Exchange traded funds adhering to socially responsible investing (SRI) an environmental, social and governance (ESG) standards are proliferating. A compelling member of that fray is the Goldman Sachs JUST U.S. Large Cap Equity ETF (JUST) , which debuted last June.

Socially responsible investment strategies allow people to invest in companies that they may personally believe in, but it does not mean that investors have to give up on returns to combine their beliefs with their investments.

The Goldman Sachs JUST U.S. Large Cap Equity ETF will try to reflect the performance of the Just Capital’s US Large Cap Diversified Index, which based on the Russell 1000 benchmark and targets companies that score well on environmental, social and governance metrics.

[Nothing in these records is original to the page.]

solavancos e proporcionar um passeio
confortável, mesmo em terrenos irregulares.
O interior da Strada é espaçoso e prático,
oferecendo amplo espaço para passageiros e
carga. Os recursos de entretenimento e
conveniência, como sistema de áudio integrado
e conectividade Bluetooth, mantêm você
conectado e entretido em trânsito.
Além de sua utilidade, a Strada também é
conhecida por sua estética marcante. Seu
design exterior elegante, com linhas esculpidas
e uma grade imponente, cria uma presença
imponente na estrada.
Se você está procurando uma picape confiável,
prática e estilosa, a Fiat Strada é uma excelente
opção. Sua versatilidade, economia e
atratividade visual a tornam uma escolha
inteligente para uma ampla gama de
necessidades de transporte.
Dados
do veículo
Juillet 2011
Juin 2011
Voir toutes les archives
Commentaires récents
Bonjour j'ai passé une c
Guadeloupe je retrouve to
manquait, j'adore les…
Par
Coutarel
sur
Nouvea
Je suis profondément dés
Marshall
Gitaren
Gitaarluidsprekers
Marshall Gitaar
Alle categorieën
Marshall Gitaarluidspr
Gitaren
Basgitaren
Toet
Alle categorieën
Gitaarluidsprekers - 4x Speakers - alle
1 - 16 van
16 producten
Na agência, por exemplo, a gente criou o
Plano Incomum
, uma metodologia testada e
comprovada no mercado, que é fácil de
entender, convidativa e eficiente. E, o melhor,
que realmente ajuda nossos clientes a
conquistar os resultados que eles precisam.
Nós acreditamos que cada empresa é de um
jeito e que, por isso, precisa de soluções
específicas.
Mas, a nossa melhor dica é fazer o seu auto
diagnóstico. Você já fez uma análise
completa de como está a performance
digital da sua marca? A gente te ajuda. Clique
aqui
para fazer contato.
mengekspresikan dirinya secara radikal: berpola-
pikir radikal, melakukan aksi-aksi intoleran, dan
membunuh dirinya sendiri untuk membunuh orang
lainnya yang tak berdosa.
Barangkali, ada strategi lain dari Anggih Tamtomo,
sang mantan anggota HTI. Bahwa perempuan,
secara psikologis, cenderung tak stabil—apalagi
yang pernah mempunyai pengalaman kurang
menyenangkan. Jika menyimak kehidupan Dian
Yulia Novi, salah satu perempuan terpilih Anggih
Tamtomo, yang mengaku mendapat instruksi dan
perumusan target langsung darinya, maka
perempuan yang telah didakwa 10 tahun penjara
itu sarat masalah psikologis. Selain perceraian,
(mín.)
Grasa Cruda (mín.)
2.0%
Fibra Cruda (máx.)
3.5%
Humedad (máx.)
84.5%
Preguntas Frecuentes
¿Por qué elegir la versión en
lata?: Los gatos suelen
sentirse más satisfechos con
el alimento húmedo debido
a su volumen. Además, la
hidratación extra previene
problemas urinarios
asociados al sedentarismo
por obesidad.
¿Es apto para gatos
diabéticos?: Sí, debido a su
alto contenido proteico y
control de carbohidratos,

“We have this big disconnect of what the American public thinks and what corporate boardrooms, the C-suite, are actually doing,” said Paul Tudor Jones, according to DealBreaker. “The interesting thing is there’s a way to bridge that gap where everyone wins.”

A Growing Theme

Investing based on environmental, social and governance (ESG) principles is a theme garnering increased attention, but in the U.S., the 50 or so ESG ETFs have just over $6 billion in combined assets under management. Last month, BlackRock, the largest ETF issuer, said it sees the ESG fund universe jumping to $400 billion over the next decade.

To screen for its ESG-focused components, Just Capital conducts an annual survey taken from the American public and analyzes 120,000 data points across 85 unique metrics to score companies based on how they perform on key issues prioritized by the public. For instance, companies are ranked from worker issues, like providing a living wage and workplace safety; to customer concerns, such as privacy protection and truthful advertising; to environmental impacts, including minimizing pollution and resource efficiency. Companies are ranked by overall score, and the top 50% are selected and weighted by market cap.

“So what JUST Capital does is we rank the Russell 1000 companies 1 to 1,000 every year according to those metrics…. I don’t know if I want to see a legislative outcome for this. I’d love to see this happen organically,” said Tudor Jones, according to DealBreaker.

The indexing methodology hopes to capitalize on the fact that companies found in the socially responsible index historically pay better, create more jobs, pay fewer fines, give twice as much to charity, emit less greenhouse gas, and have higher return on equity, compared with the rest of the Russell 1000.